T helper cells play a central role in orchestrating immune responses in humans. Upon encountering a foreign antigen, T helper cells are activated followed by a differentiation process where the cells are specialised to help combating the infection. Dysregulation of T helper cell activation, differentiation and function has been implicated in numerous diseases, including autoimmunity and cancer. Whereas gene-regulatory networks help drive T-cell differentiation, acquisition of stable cell states require heritable epigenetic signals, such as DNA methylation. Indeed, the establishment of DNA methylation patterns is a key part of appropriate T-cell differentiation but how this is regulated over time remains unknown. Methylation can be directly attached to cytosine residues in DNA to form 5-methylcytosine (5mC) but the removal of DNA methylation requires multiple enzymatic reactions, commonly initiated by the conversion into 5-hydroxymethylcytosine (5hmC), thus creating a highly complex regulatory system. This thesis aimed to investigate how DNA methylation is dynamically regulated during T-cell differentiation.

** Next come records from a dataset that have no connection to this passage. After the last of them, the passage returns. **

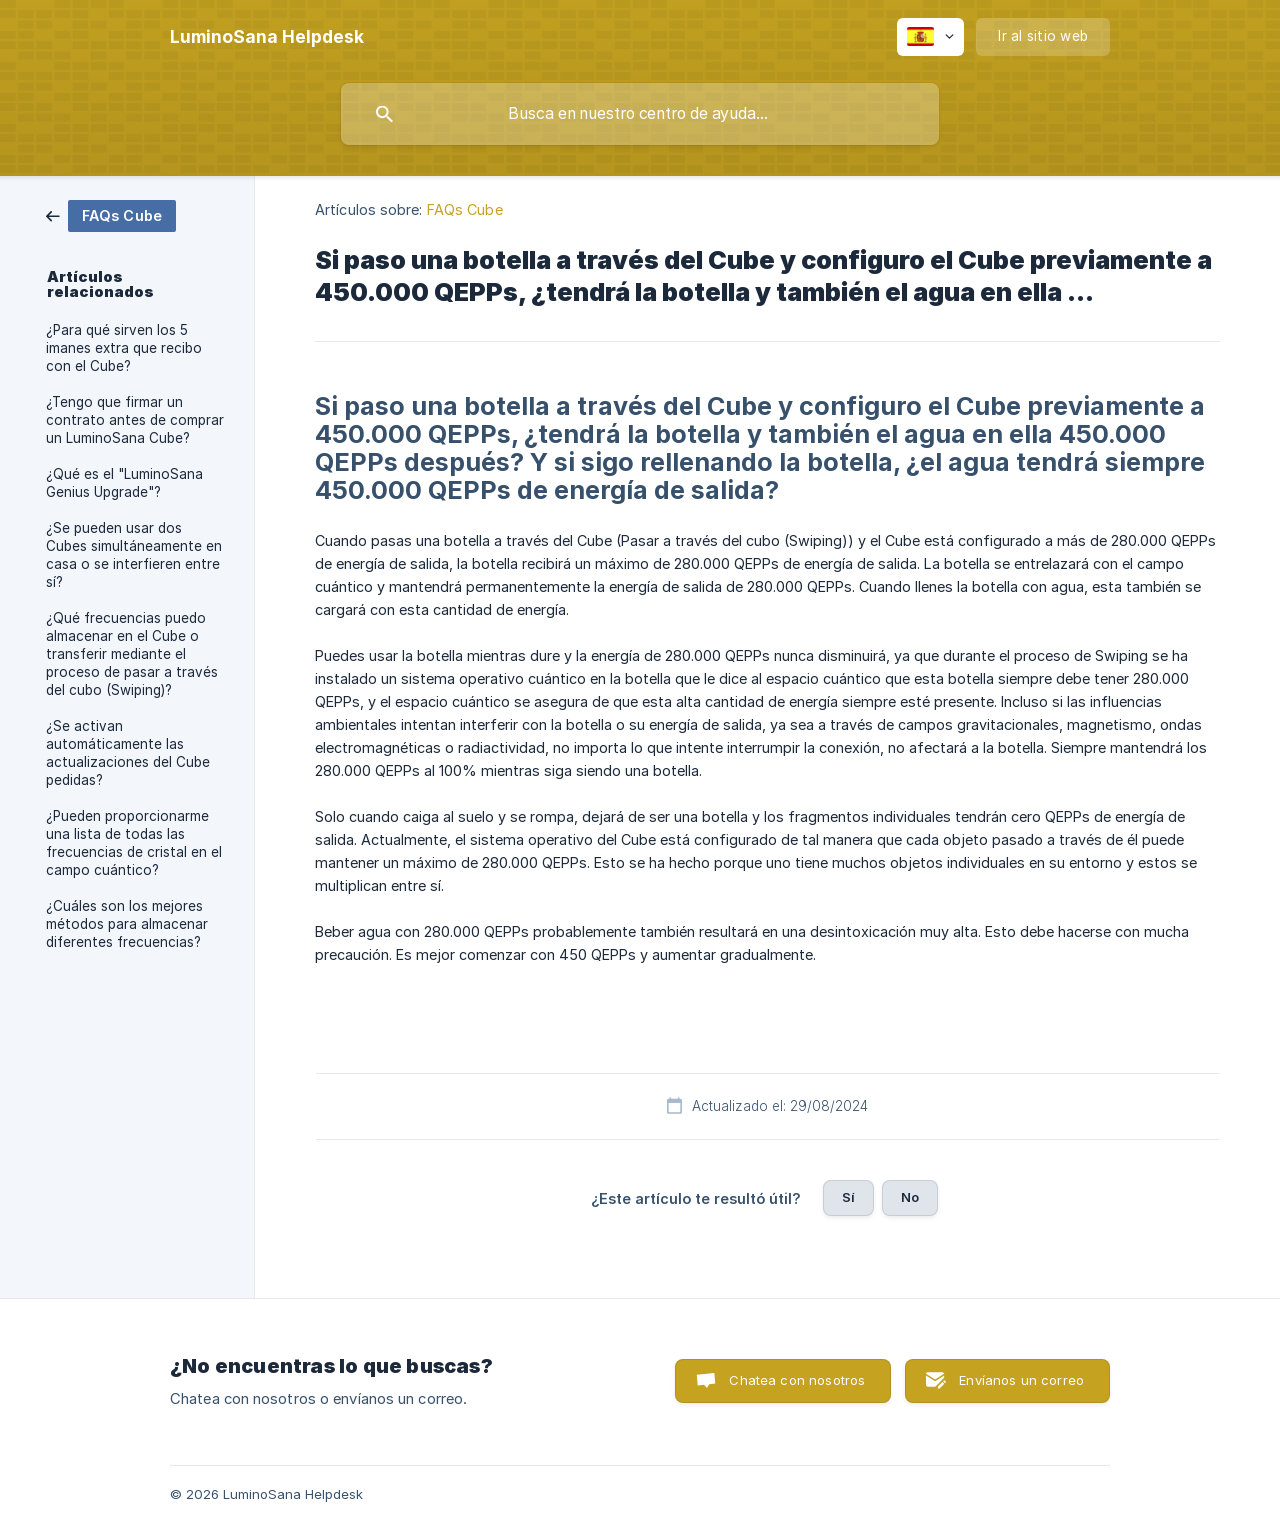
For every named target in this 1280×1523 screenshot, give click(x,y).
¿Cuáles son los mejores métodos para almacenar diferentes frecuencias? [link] (127, 924)
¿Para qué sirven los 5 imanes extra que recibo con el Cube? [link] (124, 348)
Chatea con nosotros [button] (797, 1380)
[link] (111, 214)
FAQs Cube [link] (465, 209)
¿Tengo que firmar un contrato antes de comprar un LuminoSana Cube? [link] (135, 420)
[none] (267, 37)
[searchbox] (640, 114)
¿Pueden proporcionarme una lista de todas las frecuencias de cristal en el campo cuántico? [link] (134, 843)
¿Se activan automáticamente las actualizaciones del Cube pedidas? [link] (128, 753)
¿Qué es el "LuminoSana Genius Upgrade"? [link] (124, 483)
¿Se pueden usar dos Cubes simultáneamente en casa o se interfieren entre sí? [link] (134, 555)
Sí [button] (848, 1197)
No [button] (910, 1197)
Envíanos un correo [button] (1021, 1380)
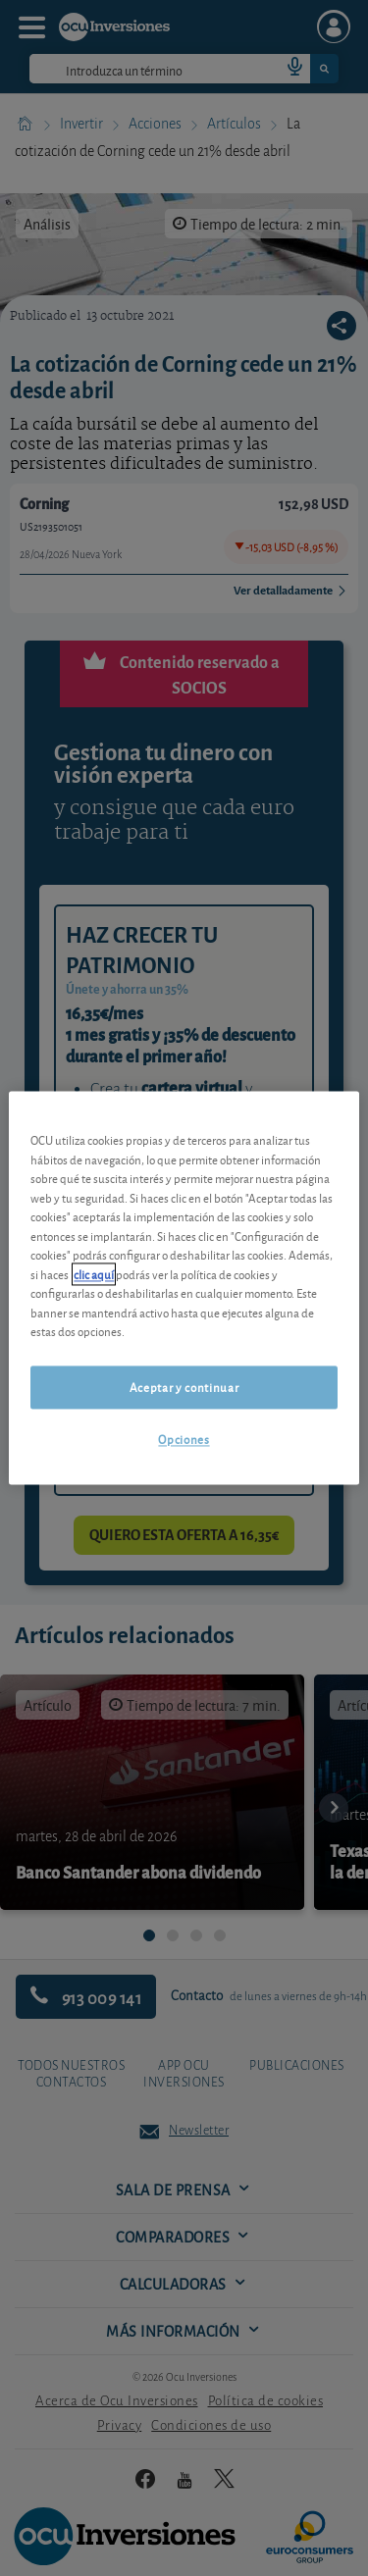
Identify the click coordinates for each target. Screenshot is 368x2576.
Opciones (183, 1438)
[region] (183, 1287)
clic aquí (94, 1273)
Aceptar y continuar (184, 1386)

To this end, we employed large-scale profiling techniques combining gene expression as well as genome-wide 5mC and 5hmC measurements to construct a time-series model of epigenetic regulation of differentiation. This revealed that early T-cell activation was accompanied by extensive genome-wide deposition of 5hmC which resulted in demethylation upon proliferation. Early DNA methylation remodelling through 5hmC was not only indicative of demethylation events during T-cell differentiation but also marked changes persisting longterm in memory T-cell subsets. These results suggest that priming of epigenetic landscapes in T-cells is initiated during early activation events, preceding any establishment of a stable lineage, which are then maintained throughout the cells lifespan. The regions undergoing remodelling were also highly enriched for genetic variants in autoimmune diseases which we show to be functional through disruption of protein binding. These variants could potentially disrupt gene-regulatory networks and the establishment of epigenetic priming, highlighting the complex interplay between genetic and epigenetic layers. In the course of this work, we discovered that a commonly used technique to study genome-wide DNA modifications, DNA immunoprecipitation (DIP)-seq, had a false discovery rate between 50-99% depending on the modification and cell type being assayed. This represented inherent technical errors related to the use of antibodies resulting in off-target binding of repetitive sequences lacking any DNA modifications. These sequences are common in mammalian genomes making robust detection of rare DNA modifications very difficult due to the high background signals. However, offtarget binding could easily be controlled for using a non-specific antibody control which greatly improved data quality and biological insight of the data. Although future studies are advised to use alternative methods where available, error correction is an acceptable alternative which will help fuel new discoveries through the removal of extensive background signals.

Taken together, this thesis shows how integrative use of high-resolution epigenomic data can be used to study complex biological systems over time as well as how these techniques can be systematically characterised to identify and correct errors resulting in improved detection.